Okanagan Crush Pad Haywire Canyonview Pinot Noir 2011 ($35). “This wine started with low crop levels, extreme patience during harvest, and slave-like manual punch downs in the tanks. It was aged in old French oak barrels then moved into egg-shaped concrete tanks for further rest time. The wine has the hallmark cherry fruit intensity of the previous vintage, with soft, lush tannins and will continue to improve and evolve with bottle aging.”

Okanagan Crush Pad in Summerland, where Michael Bartier and Matt Dumayne are winemakers, purchases this Pinot Noir from an excellent vineyard which has a view of the Kettle Valley trestle.

Pentâge Syrah Reserve 2010 ($29). “We hand-picked two barrels that we felt were unique/exceptional and created a reserve Syrah.  Intense aromas of ripe raspberry, cocoa and white pepper leap from the glass.  The palate is full of cherry, blackberry and exotic spice notes. Smooth with an excellent finish.”

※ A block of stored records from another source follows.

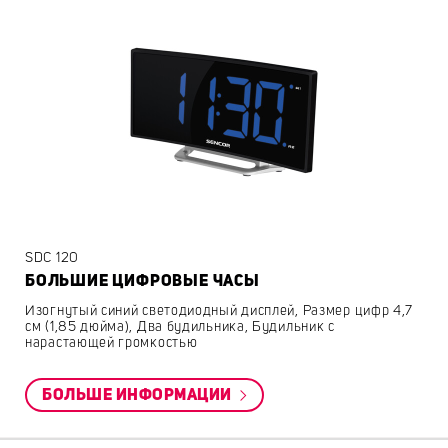
SDC 120
БОЛЬШИЕ ЦИФРОВЫЕ ЧАСЫ
Изогнутый синий светодиодный дисплей, Размер цифр 4,7
см (1,85 дюйма), Два будильника, Будильник с
нарастающей громкостью
БОЛЬШЕ ИНФОРМАЦИИ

Paul Gardner and Julie Rennie, who operate this Penticton area winery, have two excellent vineyards on a bluff overlooking Skaha Lake.

Quails’ Gate Stewart Family Reserve Chardonnay 2012 ($35).  “The nose opens with enticing aromas of ripe pear, toasted nuts and delicious butterscotch. The nutty round mid-palette of this fresh and lively wine finishes in delightful hints of peaches and cream. Our Reserve Chardonnay is a complex wine with layers of well integrated fresh fruit and sizzled butter notes that unfold with each sip. The buttery toasted flavour of our Stewart Family Reserve Chardonnay perfectly pairs with pan roasted halibut and lobster. The freshness of this wine is particularly enhanced when paired with rich creamy and savoury sauces, like Carbonara or Alfredo.”

Quails’ Gate is celebrating its 25th anniversary this year. However, Tony Stewart and his family have been growing grapes at this vineyard on the slopes of Boucherie Mountain since the 1950s.

Ruby Blues Winery Viognier 2013 ($25). “Beautiful fragrance of spring blossoms and tropical flavours with a hint of citrus.”

Ruby Blues’s owner, Prudence Mahrer, now has at least three awards of excellence. She and Beat, her husband, won their first (with a Gewürztraminer) in the debut Lieutenant Governor competition when they still owned Red Rooster Winery.

Wayne Gretzky Okanagan The Great Red 2011 ($17.99).  “Garnet colour with a bouquet of blue plum, blueberry, black cherry, smoke, sweet oak, violet and vanilla. A smooth, medium-bodied, fruit-forward red wine. Juicy, fruit flavours of blue plum, black cherry and black currant are accented by notes of vanilla and cedar. Juicy, fleshy black fruits, leather and sweet spice linger on the smooth finish.”

This is a new Okanagan label from Andrew Peller Ltd., which started producing Gretzky wines several years ago in Niagara. The Okanagan wines are made by Stephanie Stanley who also had made Peller wines that took home awards of excellence from previous Lieutenant Governor competitions.